I'm trying to implement an LRU cache with doubly linked list and hash map. The doubly linked list is quite simple to implement by following the official example using jitclass. However, some bug in the bug made me check the logic in the linked list implementation. In the end, I'm able to reproduce the issue with the following minimal example:
from numba import int32, deferred_type, optional
from numba.experimental import jitclass
node_type = deferred_type()
@jitclass([
('key', int32),
('value', int32),
('next', optional(node_type))
])
class LinkedNode:
def __init__(self, key, value, next):
self.key = key
self.value = value
self.next = next
node_type.define(LinkedNode.class_type.instance_type)
def print_node(node):
print(hex(id(node)), f'node({node.key}, {node.value})')
def foo():
head = LinkedNode(-1, -1, None)
curr = head
for i in range(10):
new_node = LinkedNode(i, i, None)
curr.next = new_node
curr = new_node
node = head
for i in range(10):
node = node.next
print_node(node)
foo()
If you save it in a .py file and run it from terminal, you will get some weird result like the following:
$ python minimal_example.py
0x191a8ac7760 node(0, 0)
0x191a8ac76d0 node(1, 1)
0x191a8ac7760 node(2, 2)
0x191a8ac76d0 node(3, 3)
0x191a8ac7760 node(4, 4)
0x191a8ac76d0 node(5, 5)
0x191a8ac7760 node(6, 6)
0x191a8ac76d0 node(7, 7)
0x191a8ac7760 node(8, 8)
0x191a8ac76d0 node(9, 9)
Basically a head node is defined, then 10 more nodes are linked sequentially.
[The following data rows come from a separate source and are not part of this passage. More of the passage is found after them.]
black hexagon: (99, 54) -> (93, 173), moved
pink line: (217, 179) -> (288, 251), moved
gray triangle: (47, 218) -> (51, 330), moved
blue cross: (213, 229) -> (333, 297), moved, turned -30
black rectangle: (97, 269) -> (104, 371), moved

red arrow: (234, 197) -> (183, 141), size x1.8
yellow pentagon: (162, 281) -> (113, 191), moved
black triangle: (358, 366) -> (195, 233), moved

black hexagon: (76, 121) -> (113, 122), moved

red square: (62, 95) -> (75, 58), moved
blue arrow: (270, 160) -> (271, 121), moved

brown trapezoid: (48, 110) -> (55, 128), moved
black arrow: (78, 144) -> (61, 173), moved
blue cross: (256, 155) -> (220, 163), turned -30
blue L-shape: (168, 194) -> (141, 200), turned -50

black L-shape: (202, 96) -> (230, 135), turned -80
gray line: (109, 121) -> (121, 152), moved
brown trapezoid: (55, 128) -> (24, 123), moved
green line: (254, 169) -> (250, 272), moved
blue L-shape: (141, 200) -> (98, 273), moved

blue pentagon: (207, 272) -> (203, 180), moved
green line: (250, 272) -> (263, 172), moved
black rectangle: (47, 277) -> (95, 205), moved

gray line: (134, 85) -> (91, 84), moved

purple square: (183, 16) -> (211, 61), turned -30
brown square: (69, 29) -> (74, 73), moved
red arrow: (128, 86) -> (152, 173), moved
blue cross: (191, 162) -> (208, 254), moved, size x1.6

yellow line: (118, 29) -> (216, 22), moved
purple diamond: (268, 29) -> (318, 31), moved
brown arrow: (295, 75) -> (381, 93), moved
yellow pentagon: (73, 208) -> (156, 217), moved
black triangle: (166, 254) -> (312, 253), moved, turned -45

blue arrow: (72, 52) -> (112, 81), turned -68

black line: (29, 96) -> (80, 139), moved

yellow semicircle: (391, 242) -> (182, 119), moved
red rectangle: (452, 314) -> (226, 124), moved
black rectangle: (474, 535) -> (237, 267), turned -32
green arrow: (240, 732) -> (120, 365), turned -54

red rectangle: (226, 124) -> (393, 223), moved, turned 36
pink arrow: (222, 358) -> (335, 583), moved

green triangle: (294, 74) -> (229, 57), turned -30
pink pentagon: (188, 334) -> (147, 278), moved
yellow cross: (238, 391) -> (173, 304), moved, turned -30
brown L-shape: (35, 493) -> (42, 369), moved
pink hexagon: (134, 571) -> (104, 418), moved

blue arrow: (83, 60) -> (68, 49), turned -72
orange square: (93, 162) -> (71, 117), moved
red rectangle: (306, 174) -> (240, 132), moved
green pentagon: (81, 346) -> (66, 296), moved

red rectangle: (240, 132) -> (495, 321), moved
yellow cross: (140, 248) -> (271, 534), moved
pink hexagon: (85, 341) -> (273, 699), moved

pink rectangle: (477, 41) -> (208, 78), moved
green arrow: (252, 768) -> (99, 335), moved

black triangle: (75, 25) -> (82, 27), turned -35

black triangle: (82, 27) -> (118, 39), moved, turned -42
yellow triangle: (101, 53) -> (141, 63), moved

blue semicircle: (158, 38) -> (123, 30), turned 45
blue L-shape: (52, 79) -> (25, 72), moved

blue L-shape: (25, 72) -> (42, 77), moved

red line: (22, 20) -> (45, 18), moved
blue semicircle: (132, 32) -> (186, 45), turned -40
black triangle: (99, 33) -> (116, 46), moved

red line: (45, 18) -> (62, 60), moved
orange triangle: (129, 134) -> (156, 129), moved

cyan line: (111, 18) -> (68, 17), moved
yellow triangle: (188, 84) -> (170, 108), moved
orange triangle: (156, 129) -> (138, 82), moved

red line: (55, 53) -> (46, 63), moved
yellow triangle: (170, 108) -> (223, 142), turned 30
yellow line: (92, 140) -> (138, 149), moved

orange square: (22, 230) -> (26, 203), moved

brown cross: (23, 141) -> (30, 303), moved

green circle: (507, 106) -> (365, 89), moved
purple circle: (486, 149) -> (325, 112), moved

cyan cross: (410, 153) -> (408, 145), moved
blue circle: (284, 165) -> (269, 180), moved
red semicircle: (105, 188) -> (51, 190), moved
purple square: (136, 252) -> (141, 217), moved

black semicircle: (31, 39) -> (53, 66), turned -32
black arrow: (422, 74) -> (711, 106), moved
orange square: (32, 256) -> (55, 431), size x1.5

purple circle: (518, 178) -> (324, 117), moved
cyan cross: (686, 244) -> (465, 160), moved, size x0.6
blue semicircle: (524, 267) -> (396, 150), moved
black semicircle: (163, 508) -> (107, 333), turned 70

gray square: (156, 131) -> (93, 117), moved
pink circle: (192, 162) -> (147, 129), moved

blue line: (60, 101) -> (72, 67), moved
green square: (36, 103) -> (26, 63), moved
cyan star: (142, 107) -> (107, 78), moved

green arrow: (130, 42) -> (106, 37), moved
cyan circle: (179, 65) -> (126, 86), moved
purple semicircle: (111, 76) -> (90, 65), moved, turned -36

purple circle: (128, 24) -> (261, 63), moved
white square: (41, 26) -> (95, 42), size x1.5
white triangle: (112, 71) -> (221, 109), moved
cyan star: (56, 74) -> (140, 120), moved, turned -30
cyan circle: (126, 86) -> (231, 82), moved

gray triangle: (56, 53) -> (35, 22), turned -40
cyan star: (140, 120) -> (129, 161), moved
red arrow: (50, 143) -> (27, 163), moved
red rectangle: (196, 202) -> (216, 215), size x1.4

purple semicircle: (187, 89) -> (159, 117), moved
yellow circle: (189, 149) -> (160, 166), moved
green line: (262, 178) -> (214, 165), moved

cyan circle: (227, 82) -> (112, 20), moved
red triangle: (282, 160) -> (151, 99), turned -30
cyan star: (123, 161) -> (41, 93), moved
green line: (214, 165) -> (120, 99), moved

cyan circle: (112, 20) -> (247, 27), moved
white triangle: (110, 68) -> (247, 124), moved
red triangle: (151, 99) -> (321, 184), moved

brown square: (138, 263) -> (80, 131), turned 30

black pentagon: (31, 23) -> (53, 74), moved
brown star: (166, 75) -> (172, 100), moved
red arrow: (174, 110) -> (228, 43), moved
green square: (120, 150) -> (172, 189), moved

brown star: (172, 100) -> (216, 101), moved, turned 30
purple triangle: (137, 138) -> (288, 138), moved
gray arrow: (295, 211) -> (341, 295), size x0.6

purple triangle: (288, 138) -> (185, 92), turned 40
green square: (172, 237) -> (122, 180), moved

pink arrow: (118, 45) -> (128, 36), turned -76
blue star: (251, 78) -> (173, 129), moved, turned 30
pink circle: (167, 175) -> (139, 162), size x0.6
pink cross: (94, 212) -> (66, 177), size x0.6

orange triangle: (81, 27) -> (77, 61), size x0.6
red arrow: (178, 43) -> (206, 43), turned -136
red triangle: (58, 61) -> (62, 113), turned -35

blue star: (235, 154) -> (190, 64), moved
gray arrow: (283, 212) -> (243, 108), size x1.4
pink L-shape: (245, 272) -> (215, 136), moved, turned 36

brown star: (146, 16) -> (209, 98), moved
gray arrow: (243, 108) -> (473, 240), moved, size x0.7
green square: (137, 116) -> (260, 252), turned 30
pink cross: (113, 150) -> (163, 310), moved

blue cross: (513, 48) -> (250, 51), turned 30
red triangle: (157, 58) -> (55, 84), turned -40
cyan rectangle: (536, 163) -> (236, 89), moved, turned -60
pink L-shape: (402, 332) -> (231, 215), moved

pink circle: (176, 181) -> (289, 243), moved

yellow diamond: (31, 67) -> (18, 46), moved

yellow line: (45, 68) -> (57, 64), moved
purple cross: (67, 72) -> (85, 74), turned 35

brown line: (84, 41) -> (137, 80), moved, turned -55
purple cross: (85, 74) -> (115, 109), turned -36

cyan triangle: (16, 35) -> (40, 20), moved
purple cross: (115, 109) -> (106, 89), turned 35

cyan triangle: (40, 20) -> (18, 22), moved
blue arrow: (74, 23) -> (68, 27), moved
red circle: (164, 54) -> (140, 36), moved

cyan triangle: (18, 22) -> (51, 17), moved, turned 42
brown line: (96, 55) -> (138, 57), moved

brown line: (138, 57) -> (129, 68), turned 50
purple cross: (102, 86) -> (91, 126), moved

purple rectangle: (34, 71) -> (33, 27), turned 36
But checking the address with id
, shows that there are only 2 unique objects. And the content of nodes looks correct.
My question is: Why does this happen? Is it because of some internal implementation of numba's jitclass, or CPython?
Additional notes:
I notice a similar issue here: Object comparison in numba jitclass. I can mitigate the same issue with my newly added key
attribute. I'm only trying to understand why this happens.
It is not a bug but an artefact of the way Numba works internally. Indeed, id
gives you the address of a Python object but Numba does not operate on Python object internally but its own C types. Python objects are just wrapper types so to be used from a Python code. Your loop create new temporary Python objects for each iteration. Only two Python objects are needed: node
and node.next
. The previous objects are deleted due to reference counting. The allocator of CPython recycle the addresses because reusing addresses it generally more efficient (due to cache locality). The new objects are different and refer to different Numba object address internally but the address are the same. A similar effect often happen in C/C++ when objects are created on the stack. It does not happen with a pure-Python code because Python operate on persistent objects and not wrappers. Note that the creation of temporary objects and JIT function calls for each iteration is not very efficient and thus I expect the code not to be much faster with Numba. By the way, the effect would disappear if foo
was a njit
function.
Put it shortly, id(node)
does not works the way you think. It operates on wrapper Numba objects so is not very useful here.